• **Task to complete**: Your answer should be only the lines below from the one with "màu mặt nước" to the one with "cao như bảo tàng, phòng diễn tập, sảnh chính…", repeated exactly, ends included.

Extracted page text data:
***

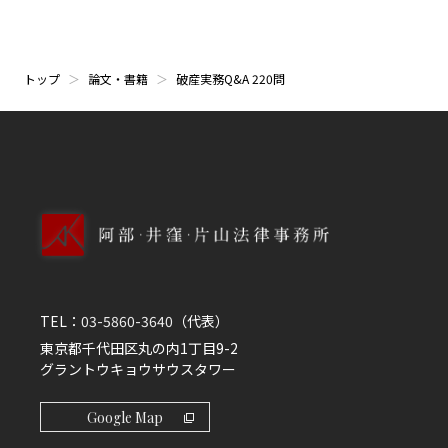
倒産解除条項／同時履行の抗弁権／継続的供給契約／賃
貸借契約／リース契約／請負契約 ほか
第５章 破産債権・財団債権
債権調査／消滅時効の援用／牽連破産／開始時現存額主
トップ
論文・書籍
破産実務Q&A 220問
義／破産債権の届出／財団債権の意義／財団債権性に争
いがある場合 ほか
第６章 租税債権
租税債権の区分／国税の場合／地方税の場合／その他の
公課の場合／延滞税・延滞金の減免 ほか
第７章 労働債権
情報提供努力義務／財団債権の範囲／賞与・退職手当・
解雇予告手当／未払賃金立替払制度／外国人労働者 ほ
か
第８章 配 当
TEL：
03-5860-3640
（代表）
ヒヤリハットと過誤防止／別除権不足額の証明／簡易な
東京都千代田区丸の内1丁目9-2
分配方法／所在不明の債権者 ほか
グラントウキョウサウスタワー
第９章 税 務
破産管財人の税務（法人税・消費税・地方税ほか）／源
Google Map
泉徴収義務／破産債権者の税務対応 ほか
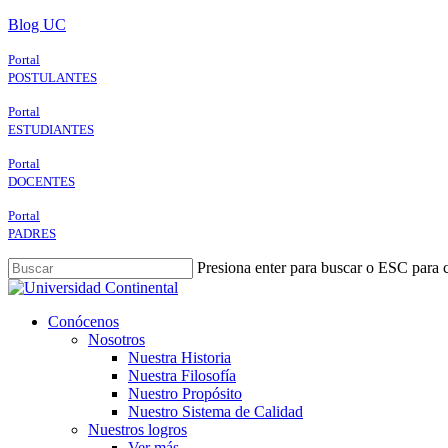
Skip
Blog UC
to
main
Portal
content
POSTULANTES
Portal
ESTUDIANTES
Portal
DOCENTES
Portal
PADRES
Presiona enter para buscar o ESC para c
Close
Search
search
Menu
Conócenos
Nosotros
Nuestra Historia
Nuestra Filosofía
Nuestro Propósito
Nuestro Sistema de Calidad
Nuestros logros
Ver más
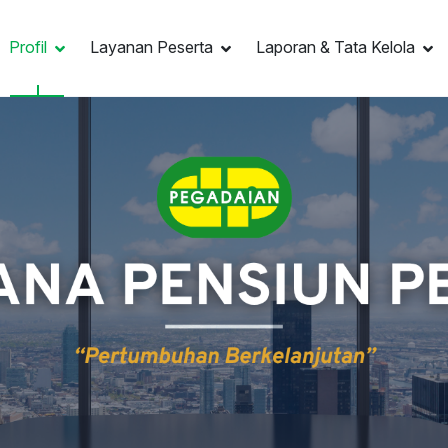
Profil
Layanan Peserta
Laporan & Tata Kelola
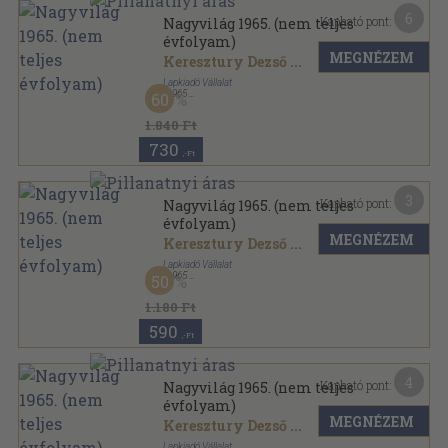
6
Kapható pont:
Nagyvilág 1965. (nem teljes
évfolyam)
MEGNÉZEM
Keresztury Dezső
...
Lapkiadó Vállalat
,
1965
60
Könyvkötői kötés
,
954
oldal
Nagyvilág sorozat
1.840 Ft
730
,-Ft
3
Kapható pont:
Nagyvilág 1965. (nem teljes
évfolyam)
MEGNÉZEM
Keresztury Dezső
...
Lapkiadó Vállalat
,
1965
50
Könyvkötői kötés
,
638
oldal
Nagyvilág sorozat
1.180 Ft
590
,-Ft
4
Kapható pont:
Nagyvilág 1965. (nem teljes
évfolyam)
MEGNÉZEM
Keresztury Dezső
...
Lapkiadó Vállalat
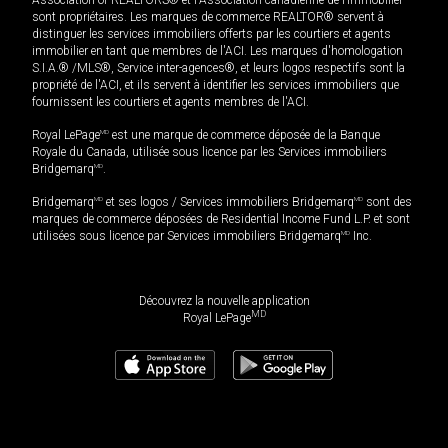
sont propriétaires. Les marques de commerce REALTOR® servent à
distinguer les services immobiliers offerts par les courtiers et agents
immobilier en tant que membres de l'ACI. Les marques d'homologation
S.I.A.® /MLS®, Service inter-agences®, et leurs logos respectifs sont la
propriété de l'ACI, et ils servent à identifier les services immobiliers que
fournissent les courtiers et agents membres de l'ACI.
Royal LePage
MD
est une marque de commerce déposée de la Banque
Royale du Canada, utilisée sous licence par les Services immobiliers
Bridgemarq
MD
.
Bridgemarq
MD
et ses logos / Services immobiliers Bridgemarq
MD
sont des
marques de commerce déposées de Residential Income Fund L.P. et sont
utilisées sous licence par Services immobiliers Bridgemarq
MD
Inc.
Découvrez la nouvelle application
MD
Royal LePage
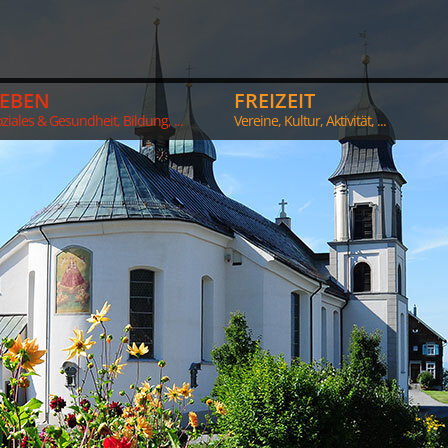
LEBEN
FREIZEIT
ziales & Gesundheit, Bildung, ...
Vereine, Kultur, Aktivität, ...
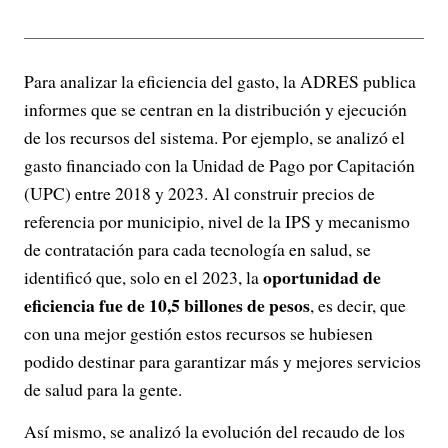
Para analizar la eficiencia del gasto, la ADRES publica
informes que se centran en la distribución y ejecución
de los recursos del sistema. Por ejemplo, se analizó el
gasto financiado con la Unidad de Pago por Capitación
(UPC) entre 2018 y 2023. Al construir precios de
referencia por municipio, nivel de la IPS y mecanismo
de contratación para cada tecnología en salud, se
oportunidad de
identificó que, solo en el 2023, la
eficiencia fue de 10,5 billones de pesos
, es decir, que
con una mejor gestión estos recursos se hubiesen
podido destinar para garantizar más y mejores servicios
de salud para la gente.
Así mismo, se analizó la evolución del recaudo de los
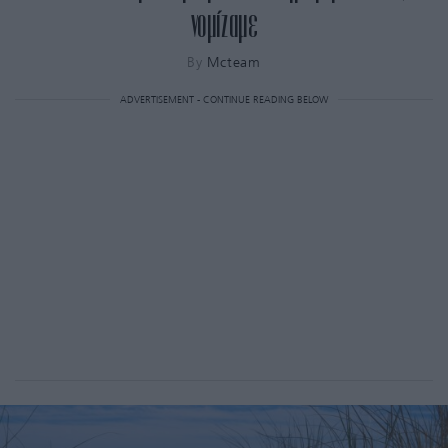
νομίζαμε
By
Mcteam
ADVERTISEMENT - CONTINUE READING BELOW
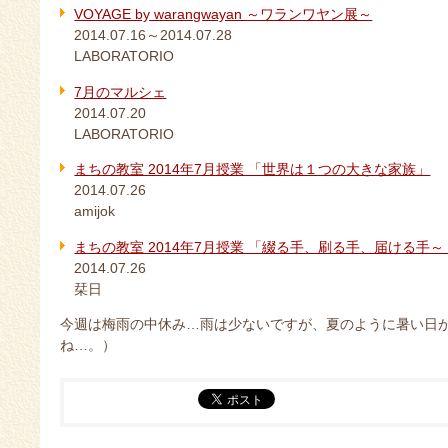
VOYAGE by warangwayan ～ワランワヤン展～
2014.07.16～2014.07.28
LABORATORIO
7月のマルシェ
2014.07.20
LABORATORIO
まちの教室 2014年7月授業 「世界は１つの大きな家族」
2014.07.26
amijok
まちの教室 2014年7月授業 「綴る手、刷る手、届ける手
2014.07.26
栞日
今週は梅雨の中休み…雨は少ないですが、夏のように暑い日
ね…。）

***

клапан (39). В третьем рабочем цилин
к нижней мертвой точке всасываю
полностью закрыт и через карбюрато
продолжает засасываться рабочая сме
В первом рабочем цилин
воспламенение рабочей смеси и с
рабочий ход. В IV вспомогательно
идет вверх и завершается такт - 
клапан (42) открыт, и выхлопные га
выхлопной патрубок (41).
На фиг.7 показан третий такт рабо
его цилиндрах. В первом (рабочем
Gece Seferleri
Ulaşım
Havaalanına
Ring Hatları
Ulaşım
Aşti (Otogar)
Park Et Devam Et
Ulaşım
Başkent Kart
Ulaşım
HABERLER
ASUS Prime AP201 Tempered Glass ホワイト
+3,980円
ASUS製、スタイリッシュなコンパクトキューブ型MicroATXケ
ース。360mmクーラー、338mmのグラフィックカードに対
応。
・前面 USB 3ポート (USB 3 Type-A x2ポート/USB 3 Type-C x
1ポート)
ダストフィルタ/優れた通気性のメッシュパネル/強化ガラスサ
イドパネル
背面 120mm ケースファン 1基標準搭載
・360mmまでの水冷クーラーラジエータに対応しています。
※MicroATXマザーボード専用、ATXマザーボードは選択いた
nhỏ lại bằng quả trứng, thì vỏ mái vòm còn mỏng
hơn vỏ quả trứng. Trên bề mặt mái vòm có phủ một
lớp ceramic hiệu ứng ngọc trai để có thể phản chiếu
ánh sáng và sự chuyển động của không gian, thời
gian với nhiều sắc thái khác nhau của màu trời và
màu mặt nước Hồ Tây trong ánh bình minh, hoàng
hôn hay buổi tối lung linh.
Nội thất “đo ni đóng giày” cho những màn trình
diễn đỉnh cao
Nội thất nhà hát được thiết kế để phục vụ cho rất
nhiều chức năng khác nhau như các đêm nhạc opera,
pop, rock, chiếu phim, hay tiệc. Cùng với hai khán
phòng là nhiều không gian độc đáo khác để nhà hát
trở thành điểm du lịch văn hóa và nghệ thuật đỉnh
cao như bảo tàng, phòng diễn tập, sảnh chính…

***

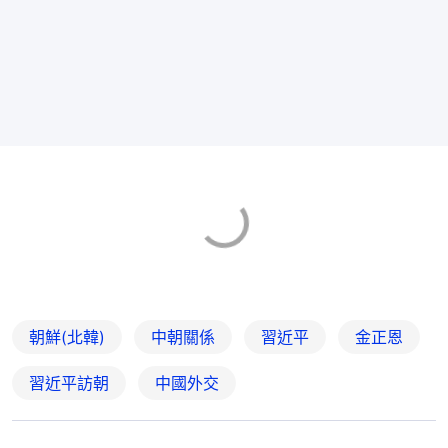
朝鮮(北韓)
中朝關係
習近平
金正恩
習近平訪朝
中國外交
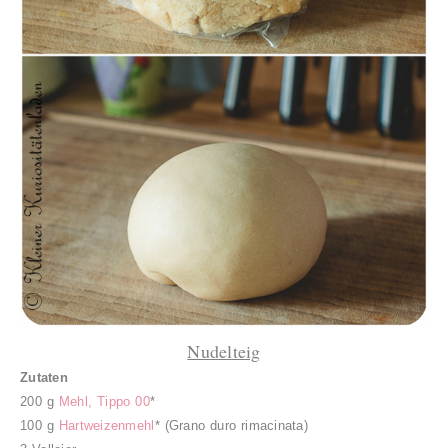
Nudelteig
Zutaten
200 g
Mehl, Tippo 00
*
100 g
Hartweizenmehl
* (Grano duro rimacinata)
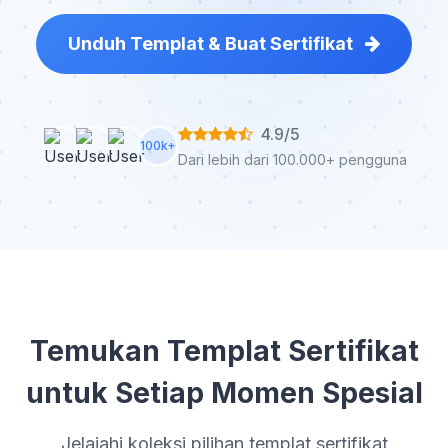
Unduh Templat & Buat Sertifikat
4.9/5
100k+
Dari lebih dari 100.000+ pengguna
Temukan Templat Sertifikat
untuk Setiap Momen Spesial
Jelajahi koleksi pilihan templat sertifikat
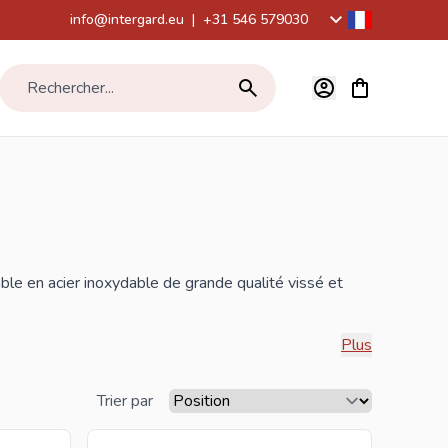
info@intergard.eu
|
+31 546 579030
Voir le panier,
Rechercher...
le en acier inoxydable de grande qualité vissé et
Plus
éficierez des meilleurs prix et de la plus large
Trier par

***

• **Solution for this problem**:
màu mặt nước Hồ Tây trong ánh bình minh, hoàng
hôn hay buổi tối lung linh.
Nội thất “đo ni đóng giày” cho những màn trình
diễn đỉnh cao
Nội thất nhà hát được thiết kế để phục vụ cho rất
nhiều chức năng khác nhau như các đêm nhạc opera,
pop, rock, chiếu phim, hay tiệc. Cùng với hai khán
phòng là nhiều không gian độc đáo khác để nhà hát
trở thành điểm du lịch văn hóa và nghệ thuật đỉnh
cao như bảo tàng, phòng diễn tập, sảnh chính…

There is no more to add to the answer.